How many lines in the records below include "recursos"? Answer with the number only.

[[ SUPPLIED DATA open ]]

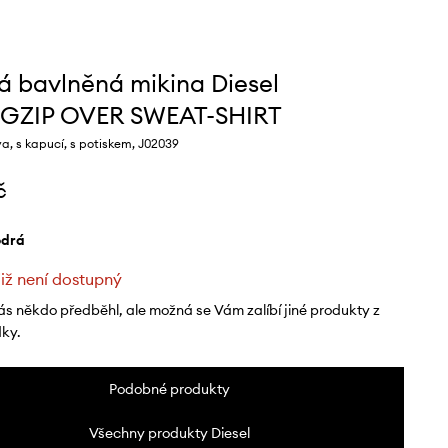
á bavlněná mikina Diesel
GZIP OVER SWEAT-SHIRT
, s kapucí, s potiskem, J02039
č
odrá
již není dostupný
ás někdo předběhl, ale možná se Vám zalíbí jiné produkty z
dky.
Podobné produkty
Všechny produkty Diesel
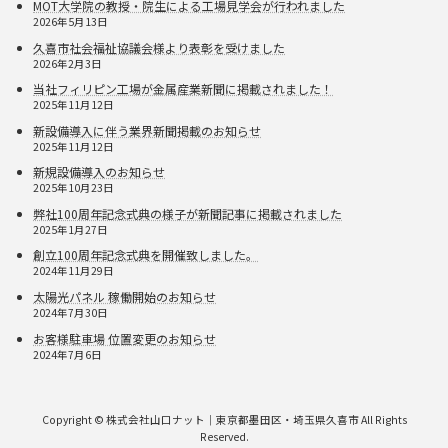
MOT大学院の教授・院生による工場見学会が行われました
2026年5月13日
久喜市社会福祉協議会様より表彰を受けました
2026年2月3日
当社フィリピン工場が金属産業新聞に掲載されました！
2025年11月12日
新設備導入に伴う業界新聞掲載のお知らせ
2025年11月12日
新規設備導入のお知らせ
2025年10月23日
弊社100周年記念式典の様子が新聞記事に掲載されました
2025年1月27日
創立100周年記念式典を開催致しました。
2024年11月29日
太陽光パネル 稼働開始のお知らせ
2024年7月30日
お客様駐車場 位置変更のお知らせ
2024年7月6日
Copyright © 株式会社山口ナット｜東京都墨田区・埼玉県久喜市 All Rights
Reserved.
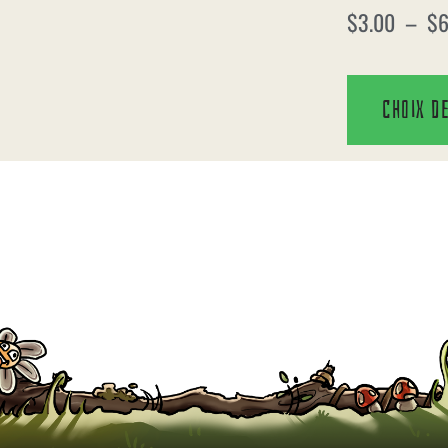
$
3.00
–
$
6
Choix d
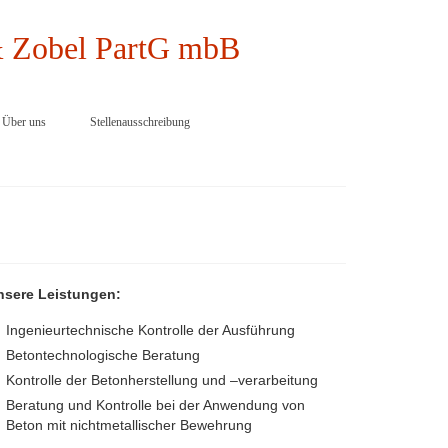
Über uns
Stellenausschreibung
nsere Leistungen:
Ingenieurtechnische Kontrolle der Ausführung
Betontechnologische Beratung
Kontrolle der Betonherstellung und –verarbeitung
Beratung und Kontrolle bei der Anwendung von
Beton mit nichtmetallischer Bewehrung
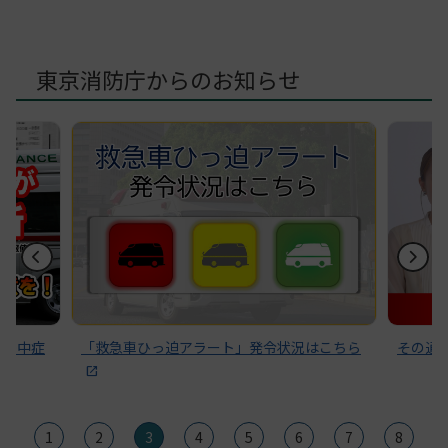
東京消防庁からのお知らせ
～熱中症
「救急車ひっ迫アラート」発令状況はこちら
その通
1
2
3
4
5
6
7
8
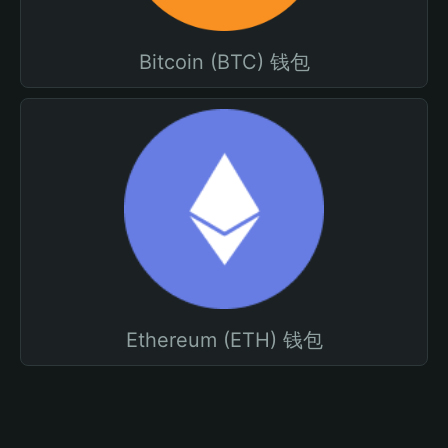
Bitcoin (BTC) 钱包
Ethereum (ETH) 钱包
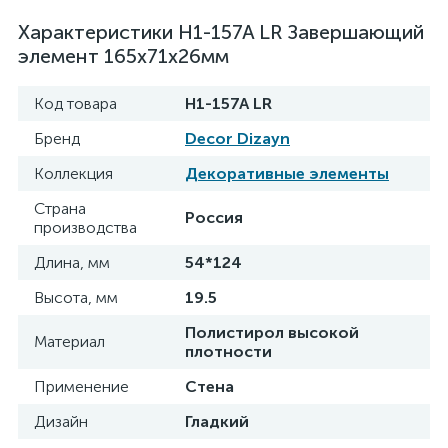
Характеристики H1-157A LR Завершающий
элемент 165х71х26мм
Код товара
H1-157A LR
Бренд
Decor Dizayn
Коллекция
Декоративные элементы
Страна
Россия
производства
Длина, мм
54*124
Высота, мм
19.5
Полистирол высокой
Материал
плотности
Применение
Стена
Дизайн
Гладкий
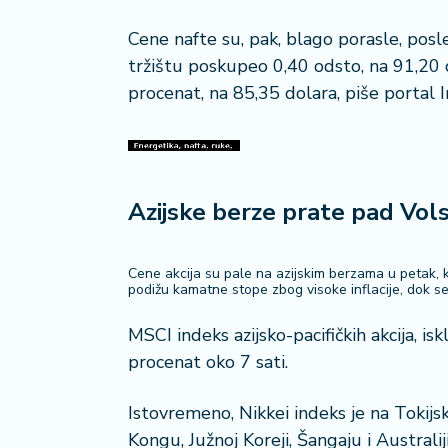
a
č
Cene nafte su, pak, blago porasle, pos
tržištu poskupeo 0,40 odsto, na 91,20 
N
procenat, na 85,35 dolara, piše portal I
e
k
r
e
t
Azijske berze prate pad Vols
n
i
n
Cene akcija su pale na azijskim berzama u petak, 
e
podižu kamatne stope zbog visoke inflacije, dok s
P
MSCI indeks azijsko-pacifičkih akcija, isk
e
procenat oko 7 sati.
n
zi
Istovremeno, Nikkei indeks je na Tokijs
o
Kongu, Južnoj Koreji, Šangaju i Australij
n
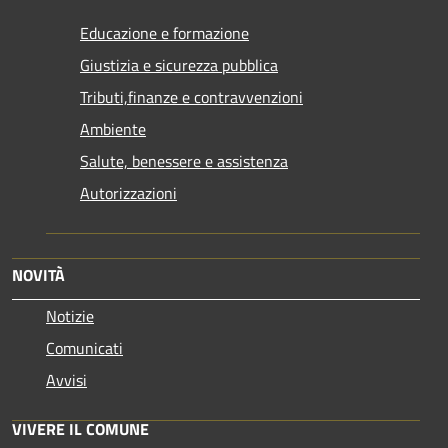
Educazione e formazione
Giustizia e sicurezza pubblica
Tributi,finanze e contravvenzioni
Ambiente
Salute, benessere e assistenza
Autorizzazioni
NOVITÀ
Notizie
Comunicati
Avvisi
VIVERE IL COMUNE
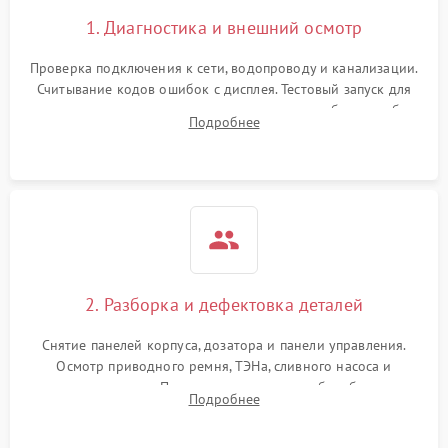
1. Диагностика и внешний осмотр
Проверка подключения к сети, водопроводу и канализации.
Считывание кодов ошибок с дисплея. Тестовый запуск для
выявления посторонних шумов, протечек или сбоев в работе
Подробнее
электронного модуля управления.
2. Разборка и дефектовка деталей
Снятие панелей корпуса, дозатора и панели управления.
Осмотр приводного ремня, ТЭНа, сливного насоса и
амортизаторов. Проверка подшипников барабана и
Подробнее
крестовины на износ, а манжеты люка на разрывы.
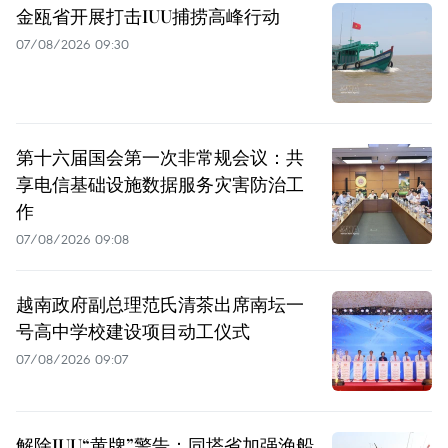
金瓯省开展打击IUU捕捞高峰行动
07/08/2026 09:30
第十六届国会第一次非常规会议：共
享电信基础设施数据服务灾害防治工
作
07/08/2026 09:08
越南政府副总理范氏清茶出席南坛一
号高中学校建设项目动工仪式
07/08/2026 09:07
解除IUU“黄牌”警告：同塔省加强渔船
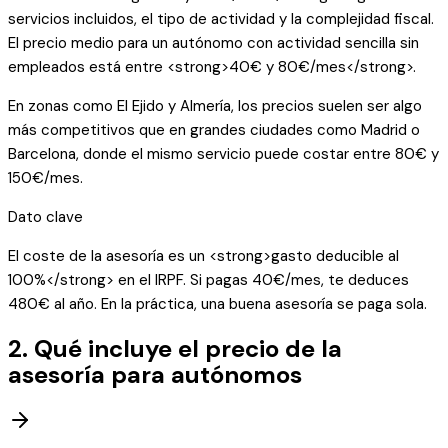
servicios incluidos, el tipo de actividad y la complejidad fiscal.
El precio medio para un autónomo con actividad sencilla sin
empleados está entre <strong>40€ y 80€/mes</strong>.
En zonas como El Ejido y Almería, los precios suelen ser algo
más competitivos que en grandes ciudades como Madrid o
Barcelona, donde el mismo servicio puede costar entre 80€ y
150€/mes.
Dato clave
El coste de la asesoría es un <strong>gasto deducible al
100%</strong> en el IRPF. Si pagas 40€/mes, te deduces
480€ al año. En la práctica, una buena asesoría se paga sola.
2. Qué incluye el precio de la
asesoría para autónomos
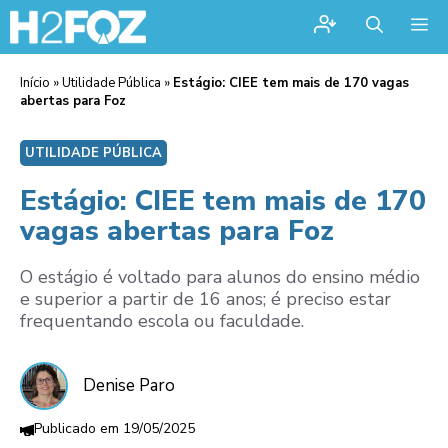
Me
Início
»
Utilidade Pública
»
Estágio: CIEE tem mais de 170 vagas
abertas para Foz
UTILIDADE PÚBLICA
Estágio: CIEE tem mais de 170
vagas abertas para Foz
O estágio é voltado para alunos do ensino médio
e superior a partir de 16 anos; é preciso estar
frequentando escola ou faculdade.
Denise Paro
19/05/2025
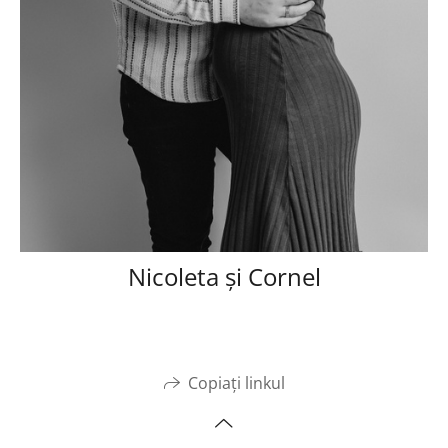
Nicoleta și Cornel
Copiați linkul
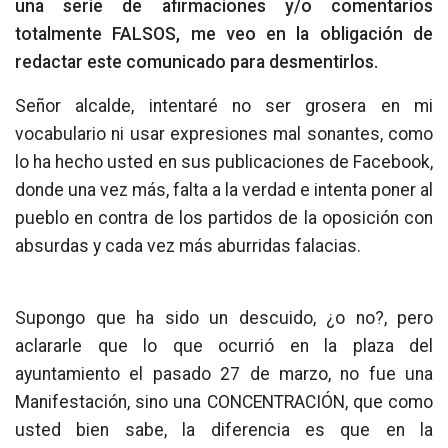
una serie de afirmaciones y/o comentarios
totalmente FALSOS, me veo en la obligación de
redactar este comunicado para desmentirlos.
Señor alcalde, intentaré no ser grosera en mi
vocabulario ni usar expresiones mal sonantes, como
lo ha hecho usted en sus publicaciones de Facebook,
donde una vez más, falta a la verdad e intenta poner al
pueblo en contra de los partidos de la oposición con
absurdas y cada vez más aburridas falacias.
Supongo que ha sido un descuido, ¿o no?, pero
aclararle que lo que ocurrió en la plaza del
ayuntamiento el pasado 27 de marzo, no fue una
Manifestación, sino una CONCENTRACIÓN, que como
usted bien sabe, la diferencia es que en la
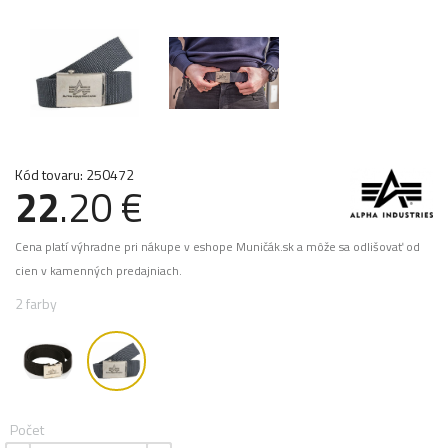
Kód tovaru: 250472
22
.20 €
Cena platí výhradne pri nákupe v eshope Muničák.sk a môže sa odlišovať od
cien v kamenných predajniach.
2 farby
Počet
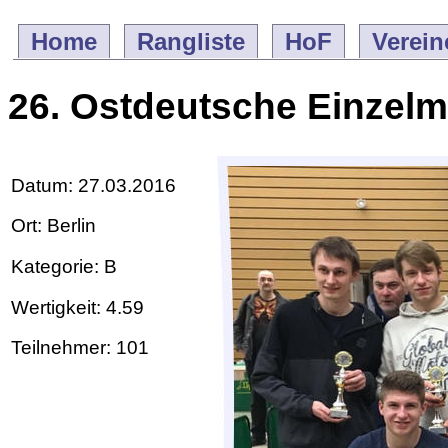
Home
Rangliste
HoF
Verein
26. Ostdeutsche Einzelm
Datum: 27.03.2016
Ort: Berlin
Kategorie: B
Wertigkeit: 4.59
Teilnehmer: 101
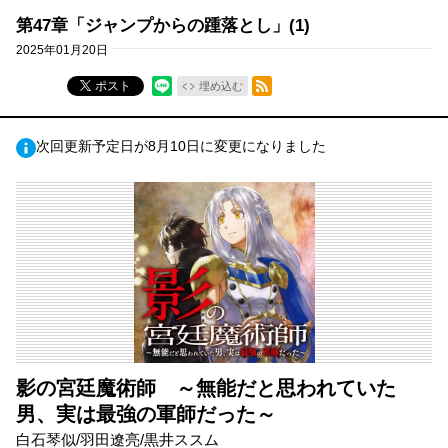
第47章「ジャンプからの踵落とし」(1)
2025年01月20日
RSSフィード
ポスト
埋め込む
次回更新予定日が8月10日に変更になりました
影の宮廷魔術師 ～無能だと思われていた
男、実は最強の軍師だった～
白石琴似/羽田遼亮/黒井ススム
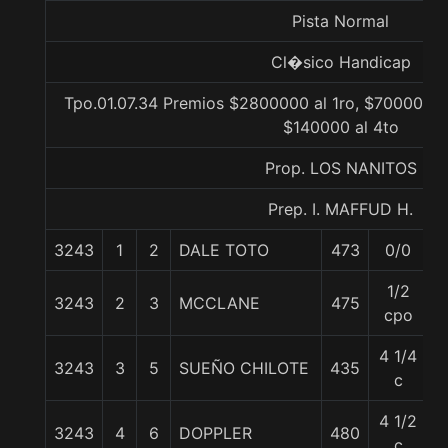
Pista Normal
Cl�sico Handicap
Tpo.01.07.34 Premios $2800000 al 1ro, $700000 a
$140000 al 4to
Prop. LOS NANITOS
Prep. I. MAFFUD H.
3243
1
2
DALE TOTO
473
0/0
5
1/2
3243
2
3
MCCLANE
475
6
cpo
4 1/4
3243
3
5
SUEÑO CHILOTE
435
5
c
4 1/2
3243
4
6
DOPPLER
480
5
c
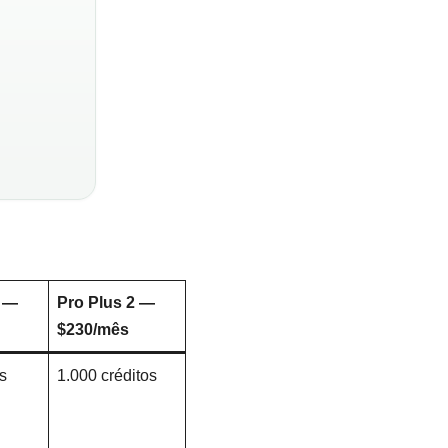
1 —
Pro Plus 2 —
$230/mês
s
1.000 créditos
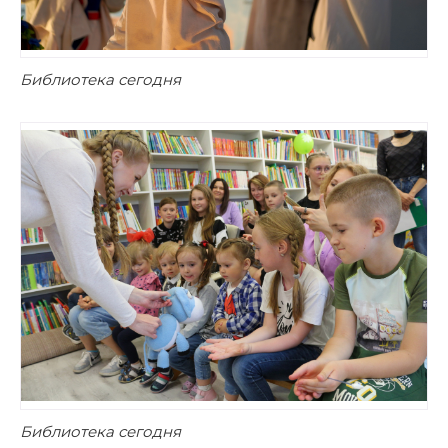
Библиотека сегодня
Библиотека сегодня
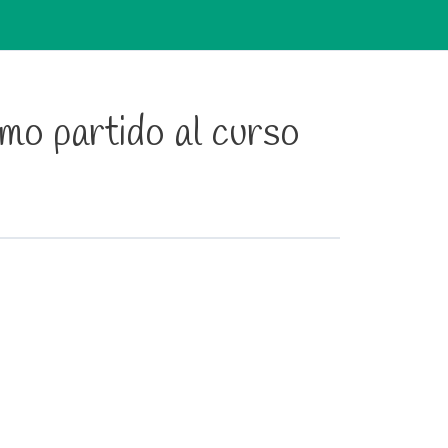
mo partido al curso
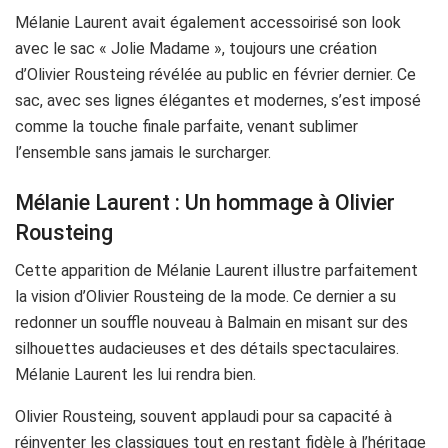
Mélanie Laurent avait également accessoirisé son look
avec le sac « Jolie Madame », toujours une création
d’Olivier Rousteing révélée au public en février dernier. Ce
sac, avec ses lignes élégantes et modernes, s’est imposé
comme la touche finale parfaite, venant sublimer
l’ensemble sans jamais le surcharger.
Mélanie Laurent : Un hommage à Olivier
Rousteing
Cette apparition de Mélanie Laurent illustre parfaitement
la vision d’Olivier Rousteing de la mode. Ce dernier a su
redonner un souffle nouveau à Balmain en misant sur des
silhouettes audacieuses et des détails spectaculaires.
Mélanie Laurent les lui rendra bien.
Olivier Rousteing, souvent applaudi pour sa capacité à
réinventer les classiques tout en restant fidèle à l’héritage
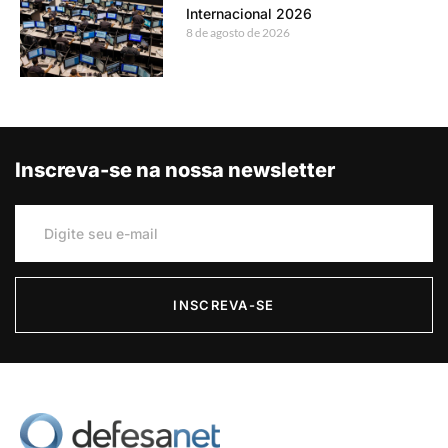
Internacional 2026
8 de agosto de 2026
Inscreva-se na nossa newsletter
INSCREVA-SE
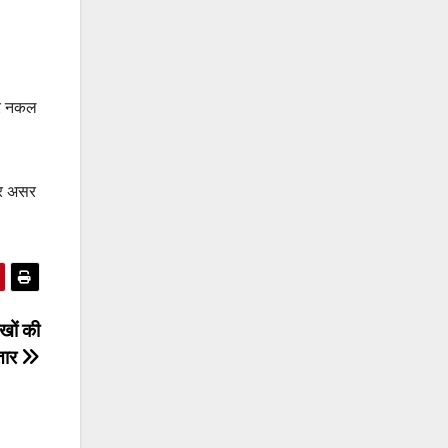
 और नकल
पर असर
खों की
तार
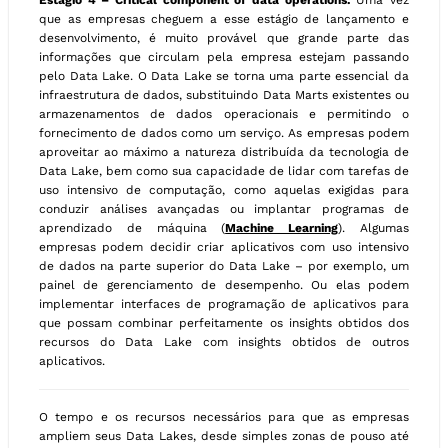
Estágio 4 – Critical component of data operations.
Uma vez
que as empresas cheguem a esse estágio de lançamento e
desenvolvimento, é muito provável que grande parte das
informações que circulam pela empresa estejam passando
pelo Data Lake. O Data Lake se torna uma parte essencial da
infraestrutura de dados, substituindo Data Marts existentes ou
armazenamentos de dados operacionais e permitindo o
fornecimento de dados como um serviço. As empresas podem
aproveitar ao máximo a natureza distribuída da tecnologia de
Data Lake, bem como sua capacidade de lidar com tarefas de
uso intensivo de computação, como aquelas exigidas para
conduzir análises avançadas ou implantar programas de
aprendizado de máquina (
Machine Learning
). Algumas
empresas podem decidir criar aplicativos com uso intensivo
de dados na parte superior do Data Lake – por exemplo, um
painel de gerenciamento de desempenho. Ou elas podem
implementar interfaces de programação de aplicativos para
que possam combinar perfeitamente os insights obtidos dos
recursos do Data Lake com insights obtidos de outros
aplicativos.
O tempo e os recursos necessários para que as empresas
ampliem seus Data Lakes, desde simples zonas de pouso até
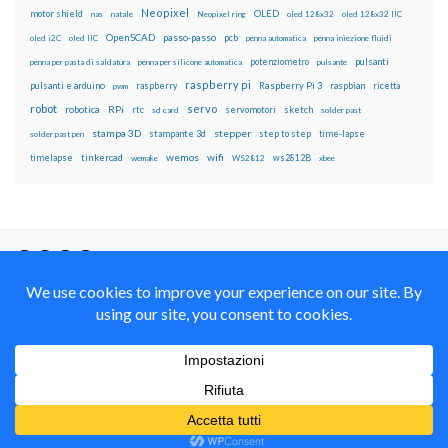
Neopixel
motor shield
OLED
nas
natale
Neopixel ring
oled 128x32
oled 128x32 IIC
OpenSCAD
passo-passo
pcb
oled i2C
oled IIC
penna automatica
penna iniezione fluidi
potenziometro
pulsanti
penna per pasta di saldatura
penna per silicone automatica
pulsante
raspberry pi
pulsanti e arduino
raspberry
Raspberry Pi 3
raspbian
pwm
ricetta
robot
servo
RPi
robotica
rtc
servomotori
sketch
sd card
solder past
stampa 3D
stepper
stampante 3d
step to step
solder past pen
time-lapse
wemos
wifi
tinkercad
ws2812B
timelapse
wemake
WS2812
xbee
Il blog mauroalfieri.it ed i suoi contenuti sono distribuiti
con Licenza
Creative Commons Attribution Non commercial Share
Alike 4.0 International
© 2012-2018 Mauro Alfieri Elettronica Domotica Robotica Arduino Corsi
Formazione Maker
Realizzato con il
da
Graphene Themes
.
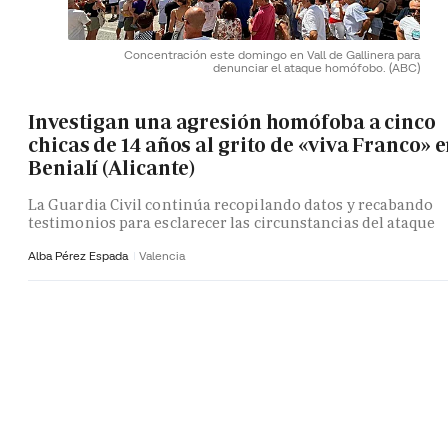
Concentración este domingo en Vall de Gallinera para
denunciar el ataque homófobo.
(ABC)
Investigan una agresión homófoba a cinco
chicas de 14 años al grito de «viva Franco» 
Benialí (Alicante)
La Guardia Civil continúa recopilando datos y recabando
testimonios para esclarecer las circunstancias del ataque
Alba Pérez Espada
Valencia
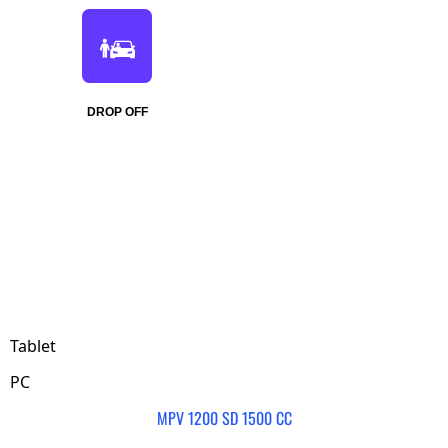
DROP OFF
Tablet
PC
MPV 1200 SD 1500 CC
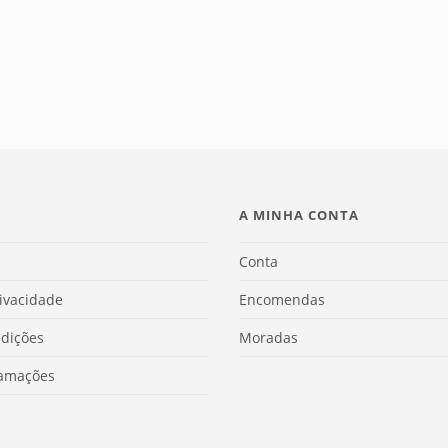
A MINHA CONTA
Conta
rivacidade
Encomendas
dições
Moradas
lamações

[[ SUPPLIED DATA closed ]]

→ YOUR RESPONSE
2